Binlerce nazi bilim adamını soykırım yapmalarına rağmen, değişik isim ve kimlikler doğrultusunda kendi lehine çalıştıran Amerikan istihbarat birimi cia, apollo 13 seferi için tüm alt yapı çalışması ve koordinatörlüğü de yine bu bilim adamlarına yaptırarak uzay programında çığır açmayı bilmiştir.
insan hakları mahkemesinde yargılanması gereken çoğunluğu subay olan bu bilim ekibinin, Nazi almanyası için düşündükleri bir çok projeyi abd için gerçekleştirmesi ise, abd nin insan hakları diyerek başladığı her savaşın aslında birer menfaat savaşı olduğunu anlamamız için ne ilk ne de son örnek olacaktır.
yanlış ama kısmen haklı tespittir. amerika füze teknolojisini bile almanyadan almıştır. fakat tek başına bunlarla süper güç olunmaz. güçlü bir ekonomiye de ihtiyacınız var, asıl güç burada. bunu da sömürdiği irili ufaklı devletlere hatta bize borçludur.
Nazi Almanya sının yıkılış sürecine girdiği ve Berlin e kadar kapana kısıldığı son dakikaya kadar binlerce cia ajanının gerekirse büyük paralar ödeyerek tüm ss tesislerinde fink attığı bilinen gerçeklerdir. ilgi alanlarına gelecek olursak; Nükleer teknoloji, tıp, füze ve rampa sistemleri, ön uzay çalışmaları vs. her konuda büyük bilgi sızması yaşanmıştır.
Yanı sıra, nazi Almanya sının ingiltere yi vurmak için kullandığı teknolojik olarak 10 yıllarca ilerde olan füze sistemleri ve özellikle alman teknolojisinin golyatı niteliğinde olan bismarck zırhlısının tüm plan ve projelerinin Amerikalı ajanlar için hayati önem taşıdığı bilinmektedir.
Netice itibariyle nazi generallerinin kendine güvensizliği dolayısıyla kaybedilen savaşın tüm avantajını kendi lehine çeviren Amerika tek bir kurşun bile atmadan büyük bir servete konmuştur.
Peki Rusya kazandığı savaş sonrası bu nimetten ne kadar yararlanabilmiştir?

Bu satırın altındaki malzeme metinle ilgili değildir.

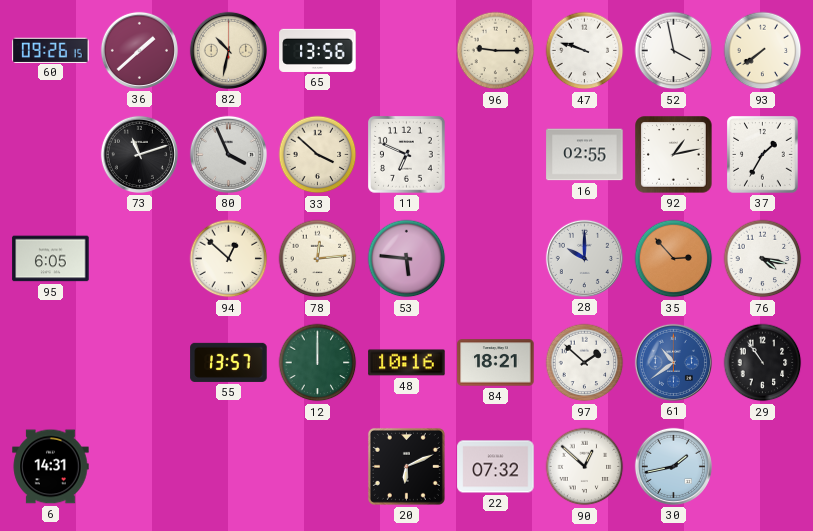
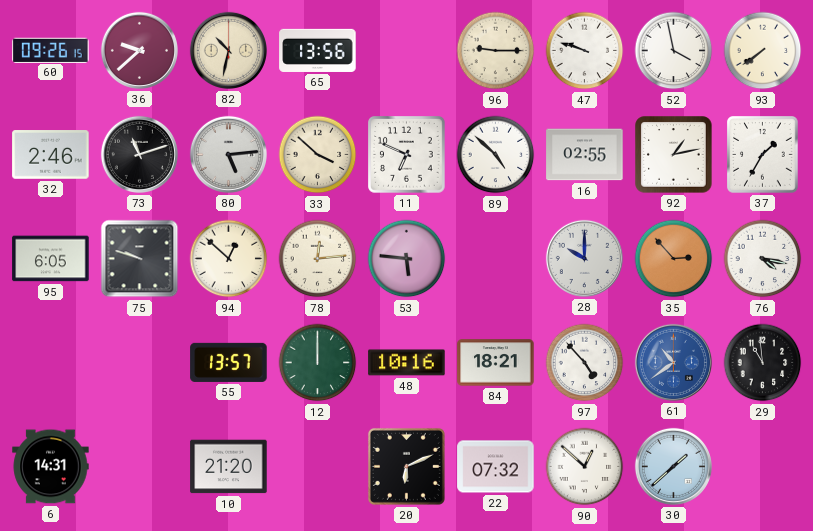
36: 1:38 -> 9:38
32: none -> 2:46
80: 3:56 -> 5:14
89: none -> 4:52
75: none -> 9:48
97: 1:52 -> 4:53
29: 10:54 -> 10:59
10: none -> 21:20
30: 1:43 -> 1:38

Kanımca çok az. Zira, savaşın aşırı derecede yıprattığı bir ülkenin bu denli çakallık peşinde koşabilmesi kuvvetle muhtemel oldukça zor olacaktır.
amerika, gücünü sadece ve sadece çalışmaya borçludur.
geri kalmış ülkeler ise rızıklarını, birilerinin önlerine koymasını bekleyip dururlar.
bizler, kolaycılığa, hazırcılığa ve hurafeciliğe mahkum olduğumuz için amerika'ya imrenip, ömrümüzü tüketiriz.
haklı bir önermedir. ancak eksiktir. şöyle ki madem amerika almanyaya borçluda sen neden değilsin amerikanın yerinde. adamlarda o bilim adamlarının değerini bilecek bir bilim kültürü var. o ekibe bilim yaptırabilecek ekonomik ve sosyolojik koşullar var. her devlet çıkar için kurulur. bunun için kimse almanları yada amerikalıları suçlayamaz. madem alman bilimadamları değerliydi neden başkaları ilgilenmedi de amerika ilgilendi. sen kapsaydın o zaman.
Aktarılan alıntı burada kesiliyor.